Grover sonrió, con una expresión relajada y segura. —Je, je, el Néctar Sagrado es un tesoro lleno de energía —dijo, con un tono ligero pero una mirada aguda—. Esa energía se puede usar de más de una forma. Tú lo buscas para abrir tus Siete Venas Divinas, para despertar el potencial de tu cuerpo y recorrer ese antiguo sendero. Pero para otros, el néctar es un atajo, un medio para ascender a reinos superiores. Contiene suficiente energía para impulsar el cultivo de uno, incluso ayudándonos a romper las barreras que conducen al Rango Divino.
—Ya veo —dijo Max, asintiendo pensativamente. No había considerado esa posibilidad.
Para él, el Néctar Sagrado había sido un catalizador necesario, una llave para desbloquear algo sellado dentro de su propio cuerpo. Pero al oír las palabras de Grover, se dio cuenta de cuán diferente veían los demás el mismo tesoro. Lo que para él era sagrado e irremplazable, para otros podría ser simplemente una fuente de alimento.
Grover volvió a reírse, y el leve brillo en sus ojos delataba algo más que diversión. —Bueno, entonces, supongo que será interesante ver cómo chocan nuestros diferentes objetivos dentro de la guarida —dijo. Retrocedió, girándose hacia su propio grupo de enanos con armadura que esperaba cerca.
Antes de irse, le dedicó a Max una última sonrisa: —La mejor de las suertes ahí dentro, Max. Tengo la sensación de que nos volveremos a ver antes de que esto termine.

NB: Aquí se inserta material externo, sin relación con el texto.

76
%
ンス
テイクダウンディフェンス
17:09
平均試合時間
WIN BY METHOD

Su tono era cortés, pero Max pudo sentir el leve rastro de competencia bajo sus palabras. El tipo de desafío que solo existía entre aquellos que estaban a la misma altura.
Tanya se quedó un momento más. Sus ojos se suavizaron ligeramente al encontrarse con la mirada de Max. —Deberías cuidarte ahí dentro —dijo en voz baja—. La guarida de las Hormigas Devoradoras no se parece a nada que hayas enfrentado antes. Hay más peligro ahí del que incluso los gigantes conocen.

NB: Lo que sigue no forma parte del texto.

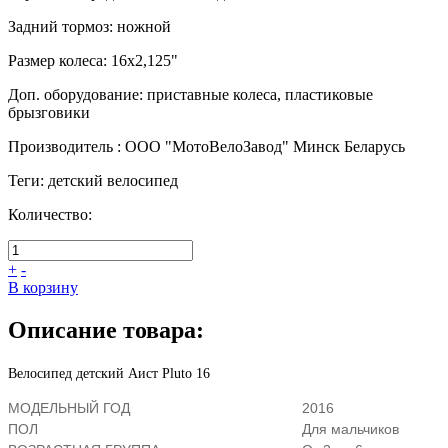
Задний тормоз
:
ножной
Размер колеса
:
16х2,125"
Доп. оборудование
:
приставные колеса, пластиковые
брызговики
Производитель
:
ООО "МотоВелоЗавод" Минск Беларусь
Теги
:
детский велосипед
Количество:
+
-
В корзину
Описание товара:
Велосипед детский Аист Pluto 16
МОДЕЛЬНЫЙ ГОД
2016
ПОЛ
Для мальчиков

Max asintió una vez. —Lo tendré en cuenta —dijo.
Ella le dedicó una breve y pensativa sonrisa antes de darse la vuelta y alejarse, con su cabello castaño balanceándose ligeramente mientras regresaba con su grupo.
Max los vio marcharse, con la mente ya centrada en la prueba que tenía por delante. «Han sido terriblemente amables. Pensé que sin duda habría una batalla si venían a buscarme. ¿Pero son de verdad buenas personas?». Se mofó para sus adentros. Podía ver la codicia en los ojos de Grover a kilómetros de distancia. En cuanto a Tanya, parecía estar ocultando algo aún más profundo que Grover.